Creating Mega Trust in an Era of Mega Breaches
October 30, 2018

By: Andre Boysen, CIO, SecureKey

October 2018 marks the 15th anniversary of Cyber Security Awareness Month (CSAM), globally celebrated to increase awareness of the importance of cyber security.

To some, 15 years might sound like enough time to prepare for cyberattacks, yet reality shows that cybercrimes have only increased throughout the years. In fact, this year’s annual Cost of Data Breach study conducted by the Ponemon Institute[1] reported that the global average cost of a data breach is up 6.4 per cent over 2017 to $3.86 million. According to the study, Canada has the highest direct cost[2] at $81 per compromised record, while the U.S. has the highest indirect per capita cost[3] at $152.

This year, for the first time, the report calculated the costs associated with “mega breaches” – or breaches of more than 1 million records – projecting that breaches ranging from 1 million to 50 million records lost will cost companies between $40 million and $350 million, respectively.

The fact that “mega breaches” are being newly introduced to the study demonstrates the severity to which hacks are growing. At the same time that organizations have worked to increase awareness regarding cyber security, the “bad guys” have also used this time to refine their techniques to harm. The same study from the Ponemon Institute reveals that 48 per cent of the causes of data breaches in the world are related to malicious or criminal attacks, costing the global economy upwards of $157 million in 2018. On the other hand, the second root cause of data breaches (27 per cent) relates to human error. Negligence from employees or contractors who were careless with the data under their control or access cost the global economy $128 million.

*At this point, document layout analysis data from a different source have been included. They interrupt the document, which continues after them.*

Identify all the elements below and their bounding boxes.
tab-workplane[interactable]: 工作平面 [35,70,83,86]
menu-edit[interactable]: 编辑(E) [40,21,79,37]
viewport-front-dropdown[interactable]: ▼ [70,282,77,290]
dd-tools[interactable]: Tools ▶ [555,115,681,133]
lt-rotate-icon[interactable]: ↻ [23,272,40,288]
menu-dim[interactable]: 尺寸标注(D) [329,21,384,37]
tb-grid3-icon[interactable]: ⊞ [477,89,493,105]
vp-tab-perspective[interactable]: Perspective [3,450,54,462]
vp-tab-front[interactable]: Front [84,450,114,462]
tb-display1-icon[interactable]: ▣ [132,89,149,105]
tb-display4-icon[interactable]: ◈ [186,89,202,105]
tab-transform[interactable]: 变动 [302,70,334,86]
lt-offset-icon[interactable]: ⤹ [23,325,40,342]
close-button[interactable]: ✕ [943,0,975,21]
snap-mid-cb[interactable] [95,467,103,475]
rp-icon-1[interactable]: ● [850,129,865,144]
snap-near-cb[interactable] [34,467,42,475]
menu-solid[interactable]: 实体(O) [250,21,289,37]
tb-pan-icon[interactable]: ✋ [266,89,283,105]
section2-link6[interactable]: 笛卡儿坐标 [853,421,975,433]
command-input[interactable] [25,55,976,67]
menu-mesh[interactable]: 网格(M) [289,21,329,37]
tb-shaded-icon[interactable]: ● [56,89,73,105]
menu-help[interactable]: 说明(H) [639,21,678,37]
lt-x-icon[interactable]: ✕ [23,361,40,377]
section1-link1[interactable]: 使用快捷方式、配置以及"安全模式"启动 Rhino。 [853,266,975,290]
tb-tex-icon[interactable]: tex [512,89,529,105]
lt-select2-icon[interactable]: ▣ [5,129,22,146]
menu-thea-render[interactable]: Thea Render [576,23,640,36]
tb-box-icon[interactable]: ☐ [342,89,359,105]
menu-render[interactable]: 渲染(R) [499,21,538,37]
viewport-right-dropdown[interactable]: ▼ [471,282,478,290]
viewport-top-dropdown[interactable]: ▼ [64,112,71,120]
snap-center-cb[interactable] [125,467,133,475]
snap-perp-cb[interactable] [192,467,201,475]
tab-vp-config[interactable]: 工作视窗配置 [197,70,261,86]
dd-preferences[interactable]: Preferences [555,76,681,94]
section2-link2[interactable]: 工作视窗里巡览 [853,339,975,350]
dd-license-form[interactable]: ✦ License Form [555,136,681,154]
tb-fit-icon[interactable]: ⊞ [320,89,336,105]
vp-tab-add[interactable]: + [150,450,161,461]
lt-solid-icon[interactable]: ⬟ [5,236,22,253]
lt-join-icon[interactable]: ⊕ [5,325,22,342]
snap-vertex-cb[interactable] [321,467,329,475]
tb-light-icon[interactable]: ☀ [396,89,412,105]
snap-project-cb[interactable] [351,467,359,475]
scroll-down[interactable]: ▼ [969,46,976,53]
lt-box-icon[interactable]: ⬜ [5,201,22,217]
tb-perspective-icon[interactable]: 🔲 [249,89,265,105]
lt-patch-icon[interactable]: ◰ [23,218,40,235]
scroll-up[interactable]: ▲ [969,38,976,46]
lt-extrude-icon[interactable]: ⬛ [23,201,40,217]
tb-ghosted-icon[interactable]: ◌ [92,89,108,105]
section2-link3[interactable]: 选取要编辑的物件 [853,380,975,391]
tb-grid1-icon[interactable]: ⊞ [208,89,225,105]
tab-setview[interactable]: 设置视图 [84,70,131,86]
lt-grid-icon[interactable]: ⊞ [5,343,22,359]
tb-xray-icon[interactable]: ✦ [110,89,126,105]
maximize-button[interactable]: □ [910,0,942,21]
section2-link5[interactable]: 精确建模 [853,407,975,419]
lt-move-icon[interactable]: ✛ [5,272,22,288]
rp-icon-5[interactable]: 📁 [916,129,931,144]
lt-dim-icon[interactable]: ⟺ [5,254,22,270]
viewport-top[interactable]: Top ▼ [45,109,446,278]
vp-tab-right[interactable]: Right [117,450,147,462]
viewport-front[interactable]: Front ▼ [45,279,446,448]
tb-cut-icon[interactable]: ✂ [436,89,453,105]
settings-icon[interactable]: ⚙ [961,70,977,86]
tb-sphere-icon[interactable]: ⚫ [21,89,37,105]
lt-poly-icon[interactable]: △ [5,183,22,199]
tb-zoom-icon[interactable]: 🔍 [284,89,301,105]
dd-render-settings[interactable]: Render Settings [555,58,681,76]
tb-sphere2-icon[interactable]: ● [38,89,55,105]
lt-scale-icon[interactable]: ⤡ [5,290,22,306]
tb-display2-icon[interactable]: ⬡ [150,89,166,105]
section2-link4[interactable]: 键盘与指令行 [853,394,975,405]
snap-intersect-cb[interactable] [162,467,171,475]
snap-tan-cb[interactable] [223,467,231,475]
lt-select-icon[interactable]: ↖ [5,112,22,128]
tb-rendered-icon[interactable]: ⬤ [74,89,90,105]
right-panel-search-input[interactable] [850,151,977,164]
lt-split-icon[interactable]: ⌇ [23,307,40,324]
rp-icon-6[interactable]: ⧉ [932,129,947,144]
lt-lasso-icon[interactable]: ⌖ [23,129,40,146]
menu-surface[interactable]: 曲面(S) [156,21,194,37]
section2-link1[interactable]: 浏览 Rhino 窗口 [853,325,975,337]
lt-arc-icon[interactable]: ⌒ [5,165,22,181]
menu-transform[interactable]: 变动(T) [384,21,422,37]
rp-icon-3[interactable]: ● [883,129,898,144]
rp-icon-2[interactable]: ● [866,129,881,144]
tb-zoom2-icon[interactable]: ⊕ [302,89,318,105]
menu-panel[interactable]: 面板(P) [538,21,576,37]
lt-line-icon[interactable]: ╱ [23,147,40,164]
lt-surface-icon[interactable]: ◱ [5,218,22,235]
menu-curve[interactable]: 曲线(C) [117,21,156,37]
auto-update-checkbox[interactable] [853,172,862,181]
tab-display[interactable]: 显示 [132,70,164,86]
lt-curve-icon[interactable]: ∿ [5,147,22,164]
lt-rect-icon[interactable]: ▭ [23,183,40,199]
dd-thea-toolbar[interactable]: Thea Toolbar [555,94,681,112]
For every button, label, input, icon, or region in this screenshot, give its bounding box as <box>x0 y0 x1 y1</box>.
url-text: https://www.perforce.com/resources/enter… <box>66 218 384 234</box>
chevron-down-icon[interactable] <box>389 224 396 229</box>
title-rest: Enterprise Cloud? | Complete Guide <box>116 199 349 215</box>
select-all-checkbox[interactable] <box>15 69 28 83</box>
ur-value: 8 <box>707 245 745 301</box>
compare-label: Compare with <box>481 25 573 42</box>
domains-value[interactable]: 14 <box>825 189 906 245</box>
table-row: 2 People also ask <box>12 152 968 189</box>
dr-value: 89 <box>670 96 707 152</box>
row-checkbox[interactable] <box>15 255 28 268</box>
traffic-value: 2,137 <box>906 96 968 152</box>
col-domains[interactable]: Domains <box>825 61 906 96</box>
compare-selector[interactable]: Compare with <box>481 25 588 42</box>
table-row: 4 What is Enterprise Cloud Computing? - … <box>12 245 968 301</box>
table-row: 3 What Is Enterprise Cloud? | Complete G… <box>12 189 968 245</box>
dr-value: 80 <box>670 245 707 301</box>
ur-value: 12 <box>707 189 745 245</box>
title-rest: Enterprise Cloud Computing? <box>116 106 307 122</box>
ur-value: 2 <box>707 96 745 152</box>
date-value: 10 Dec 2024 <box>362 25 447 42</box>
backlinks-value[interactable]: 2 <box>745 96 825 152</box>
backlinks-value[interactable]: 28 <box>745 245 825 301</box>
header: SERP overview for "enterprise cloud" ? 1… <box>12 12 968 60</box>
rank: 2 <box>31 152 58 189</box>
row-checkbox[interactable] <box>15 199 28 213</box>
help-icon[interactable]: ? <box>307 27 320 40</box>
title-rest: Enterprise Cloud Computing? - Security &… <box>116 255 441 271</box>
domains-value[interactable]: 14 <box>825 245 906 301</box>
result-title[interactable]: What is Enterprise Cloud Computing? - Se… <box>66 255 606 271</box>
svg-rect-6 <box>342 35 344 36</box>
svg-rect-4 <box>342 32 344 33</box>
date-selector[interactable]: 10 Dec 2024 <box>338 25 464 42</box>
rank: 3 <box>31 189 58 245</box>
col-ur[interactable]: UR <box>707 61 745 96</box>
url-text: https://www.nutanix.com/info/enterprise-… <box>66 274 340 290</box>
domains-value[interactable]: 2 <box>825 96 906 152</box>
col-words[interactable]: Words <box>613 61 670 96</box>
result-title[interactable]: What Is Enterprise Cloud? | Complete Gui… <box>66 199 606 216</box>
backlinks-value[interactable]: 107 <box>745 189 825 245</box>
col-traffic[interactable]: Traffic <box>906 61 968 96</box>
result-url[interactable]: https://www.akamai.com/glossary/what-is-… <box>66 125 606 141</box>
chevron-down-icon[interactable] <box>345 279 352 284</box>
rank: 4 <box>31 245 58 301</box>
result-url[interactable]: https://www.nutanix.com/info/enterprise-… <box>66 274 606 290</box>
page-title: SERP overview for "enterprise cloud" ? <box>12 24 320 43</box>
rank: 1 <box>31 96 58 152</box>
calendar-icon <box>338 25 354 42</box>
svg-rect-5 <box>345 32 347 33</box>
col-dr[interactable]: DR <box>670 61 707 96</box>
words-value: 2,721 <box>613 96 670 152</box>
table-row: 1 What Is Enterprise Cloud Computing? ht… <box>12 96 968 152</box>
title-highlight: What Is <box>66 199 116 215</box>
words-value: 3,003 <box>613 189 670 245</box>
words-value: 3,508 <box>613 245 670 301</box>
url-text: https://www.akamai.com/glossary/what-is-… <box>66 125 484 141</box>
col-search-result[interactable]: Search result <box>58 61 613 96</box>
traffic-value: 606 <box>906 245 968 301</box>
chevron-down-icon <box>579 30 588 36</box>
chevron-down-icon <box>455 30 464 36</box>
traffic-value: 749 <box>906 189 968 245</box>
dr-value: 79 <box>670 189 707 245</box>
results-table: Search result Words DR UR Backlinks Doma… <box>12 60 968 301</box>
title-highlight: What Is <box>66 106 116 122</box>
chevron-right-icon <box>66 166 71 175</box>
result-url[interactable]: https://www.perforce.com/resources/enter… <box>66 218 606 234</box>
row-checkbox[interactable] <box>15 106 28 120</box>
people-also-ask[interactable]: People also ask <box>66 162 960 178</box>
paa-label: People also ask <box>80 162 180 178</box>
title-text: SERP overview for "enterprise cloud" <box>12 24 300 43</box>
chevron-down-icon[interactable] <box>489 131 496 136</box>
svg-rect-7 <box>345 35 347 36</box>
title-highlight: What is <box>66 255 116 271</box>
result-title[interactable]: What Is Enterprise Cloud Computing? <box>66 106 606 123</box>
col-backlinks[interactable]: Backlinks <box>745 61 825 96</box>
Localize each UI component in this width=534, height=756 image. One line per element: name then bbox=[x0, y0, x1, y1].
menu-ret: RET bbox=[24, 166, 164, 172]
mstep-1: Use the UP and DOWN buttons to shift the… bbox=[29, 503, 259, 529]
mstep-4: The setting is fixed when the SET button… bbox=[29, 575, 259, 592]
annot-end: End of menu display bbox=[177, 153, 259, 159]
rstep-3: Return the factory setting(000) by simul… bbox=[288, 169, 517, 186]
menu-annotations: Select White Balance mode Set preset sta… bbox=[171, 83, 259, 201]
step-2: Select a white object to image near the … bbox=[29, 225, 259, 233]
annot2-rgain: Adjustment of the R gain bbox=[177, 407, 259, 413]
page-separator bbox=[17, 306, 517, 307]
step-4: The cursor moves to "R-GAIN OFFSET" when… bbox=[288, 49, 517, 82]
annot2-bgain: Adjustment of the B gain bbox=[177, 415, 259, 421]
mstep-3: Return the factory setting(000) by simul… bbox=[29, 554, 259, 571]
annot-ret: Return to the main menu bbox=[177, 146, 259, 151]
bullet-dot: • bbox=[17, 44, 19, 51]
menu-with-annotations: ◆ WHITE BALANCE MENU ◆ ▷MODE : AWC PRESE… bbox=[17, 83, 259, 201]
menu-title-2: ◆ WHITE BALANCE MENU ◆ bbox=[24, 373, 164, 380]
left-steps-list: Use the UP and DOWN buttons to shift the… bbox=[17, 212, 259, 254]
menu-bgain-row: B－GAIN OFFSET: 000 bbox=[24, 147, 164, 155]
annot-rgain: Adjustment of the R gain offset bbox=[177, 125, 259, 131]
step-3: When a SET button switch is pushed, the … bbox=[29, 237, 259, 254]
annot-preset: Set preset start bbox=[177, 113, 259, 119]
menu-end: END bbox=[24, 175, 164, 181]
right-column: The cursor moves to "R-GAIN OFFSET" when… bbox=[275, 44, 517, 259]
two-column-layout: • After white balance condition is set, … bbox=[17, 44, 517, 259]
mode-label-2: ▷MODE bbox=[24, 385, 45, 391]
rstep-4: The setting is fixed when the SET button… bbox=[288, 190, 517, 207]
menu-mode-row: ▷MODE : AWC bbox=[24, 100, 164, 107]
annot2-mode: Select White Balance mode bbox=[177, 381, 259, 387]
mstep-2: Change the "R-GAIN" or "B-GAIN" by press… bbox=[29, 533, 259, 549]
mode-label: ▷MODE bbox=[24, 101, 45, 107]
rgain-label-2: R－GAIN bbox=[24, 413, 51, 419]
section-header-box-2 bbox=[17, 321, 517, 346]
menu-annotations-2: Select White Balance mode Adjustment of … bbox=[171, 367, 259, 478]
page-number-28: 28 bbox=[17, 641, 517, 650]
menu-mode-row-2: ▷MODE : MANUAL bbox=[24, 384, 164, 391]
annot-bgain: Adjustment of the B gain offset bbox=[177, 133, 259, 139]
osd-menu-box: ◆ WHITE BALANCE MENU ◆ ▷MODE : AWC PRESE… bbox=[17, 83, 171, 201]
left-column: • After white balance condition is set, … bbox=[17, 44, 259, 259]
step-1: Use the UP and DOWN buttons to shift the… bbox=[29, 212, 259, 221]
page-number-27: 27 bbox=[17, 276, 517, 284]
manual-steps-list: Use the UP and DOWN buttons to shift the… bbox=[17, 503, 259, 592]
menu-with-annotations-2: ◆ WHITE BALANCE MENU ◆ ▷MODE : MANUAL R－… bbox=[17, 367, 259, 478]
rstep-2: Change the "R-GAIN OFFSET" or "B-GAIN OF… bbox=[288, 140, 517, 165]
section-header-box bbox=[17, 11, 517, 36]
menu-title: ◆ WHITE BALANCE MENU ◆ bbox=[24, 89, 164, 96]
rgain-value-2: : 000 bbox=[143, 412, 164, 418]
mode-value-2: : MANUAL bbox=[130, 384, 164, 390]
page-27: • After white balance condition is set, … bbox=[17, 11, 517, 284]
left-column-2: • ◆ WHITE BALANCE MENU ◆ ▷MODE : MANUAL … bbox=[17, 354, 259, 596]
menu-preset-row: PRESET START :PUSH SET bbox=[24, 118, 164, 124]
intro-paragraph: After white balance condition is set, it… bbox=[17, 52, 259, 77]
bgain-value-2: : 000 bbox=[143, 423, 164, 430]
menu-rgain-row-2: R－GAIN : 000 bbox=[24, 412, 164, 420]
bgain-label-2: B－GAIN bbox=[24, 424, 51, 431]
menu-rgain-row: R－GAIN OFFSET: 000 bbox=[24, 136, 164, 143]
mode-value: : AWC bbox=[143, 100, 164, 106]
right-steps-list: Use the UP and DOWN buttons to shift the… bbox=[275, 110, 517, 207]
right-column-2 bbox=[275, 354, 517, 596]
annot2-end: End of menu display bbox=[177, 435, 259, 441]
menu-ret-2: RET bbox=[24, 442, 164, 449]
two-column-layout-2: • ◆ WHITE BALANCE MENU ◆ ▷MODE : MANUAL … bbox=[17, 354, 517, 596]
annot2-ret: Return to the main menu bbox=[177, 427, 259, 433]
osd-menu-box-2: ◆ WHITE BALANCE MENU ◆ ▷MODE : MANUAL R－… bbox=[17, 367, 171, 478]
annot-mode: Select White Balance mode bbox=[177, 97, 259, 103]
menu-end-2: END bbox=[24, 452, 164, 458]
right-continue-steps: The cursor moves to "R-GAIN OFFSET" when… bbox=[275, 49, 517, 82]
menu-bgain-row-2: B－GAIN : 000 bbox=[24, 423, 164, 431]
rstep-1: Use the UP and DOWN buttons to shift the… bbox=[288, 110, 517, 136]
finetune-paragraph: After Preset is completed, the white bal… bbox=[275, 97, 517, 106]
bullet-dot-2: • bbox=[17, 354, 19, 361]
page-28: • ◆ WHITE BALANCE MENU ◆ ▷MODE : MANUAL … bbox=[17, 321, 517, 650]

Focused on the latter, CSAM aims to help all Canadians to share information more securely online, by being informed and knowing the simple steps to take to protect themselves, their families, their workplace and their devices. This year, the federal government initiative Get Cyber Safe produced free online resources, such as the Cyber Security Awareness Month Toolkit, which provided consumers with weekly themes and shareable resources to help promote cyber security. Get Cyber Safe also launched the #CSAMChallenge on social media for the month of October, offering raffle prizes for consumers who engage with CSAM’s posts and share to their own social networks – increasing awareness of cyber safety to a broader audience.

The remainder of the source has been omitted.